In the dim illumination of our galerie light, his face looked softer, his eyes even warmer. We hadn't done much more than hold hands and kiss a halfdozen times, only twice on the lips, but the memory of those kisses made my heart flutter now when I looked at him and stood so closely to him. The breeze gently brushed aside some strands of hair that had fallen over his forehead. Behind the house, the water from the swamps lapped against the shore and a night bird flapped its wings above us, invisible against the dark sky.
"I was disappointed when I came by and you weren't home," he said. "I was just about to leave when I saw the light of your lantern."

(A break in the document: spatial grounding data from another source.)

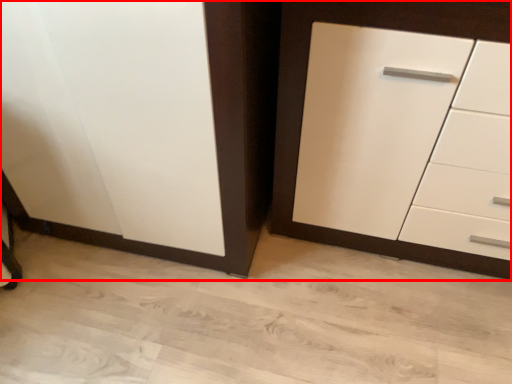 Question: From the image's perspective, what is the correct spatial relationship of cupboard (annotated by the red box) in relation to chest of drawers?

Choices:
 (A) above
 (B) below

Answer: (A) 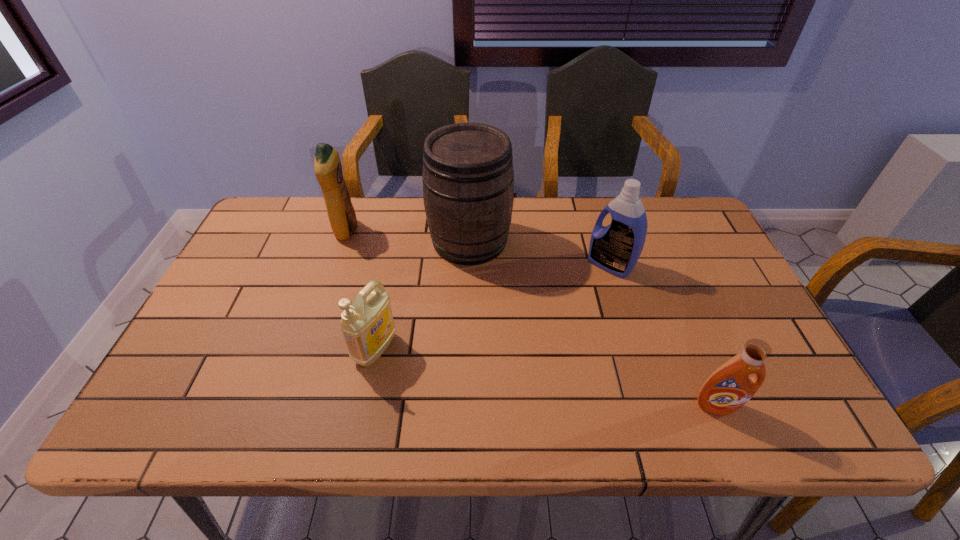 I want to click on wine bucket, so click(468, 179).

The height and width of the screenshot is (540, 960). Identify the location of the leftmost object. (327, 165).

Locate an element on the screen. The height and width of the screenshot is (540, 960). the farthest detergent is located at coordinates (327, 165).

The width and height of the screenshot is (960, 540). I want to click on the second detergent from right to left, so click(616, 248).

Locate an element on the screen. The image size is (960, 540). the second object from right to left is located at coordinates (616, 248).

Find the location of a particular element. Image resolution: width=960 pixels, height=540 pixels. the second nearest object is located at coordinates coord(367,325).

"I'm glad you waited," I replied, and his smile widened. "But I can't invite you in because Grandmere wants us to finish the blankets we'll put up for sale tomorrow. She thinks we'll be busy this weekend and she's usually right. She always remembers which weekends were busier than others the year before. No one has a better memory for those things," I added.
"I got to work in the cannery all day tomorrow, but maybe I can come by tomorrow night after dinner and we can walk to town to get a cup of crushed ice," Paul suggested.
"I'd like that," I said. Paul stepped closer to me and fixed his gaze on my face. We drank each other in for a moment before he worked up enough courage to say what he really had come to say. "What I really want to do is take you to the fais dodo next Saturday night," he declared quickly.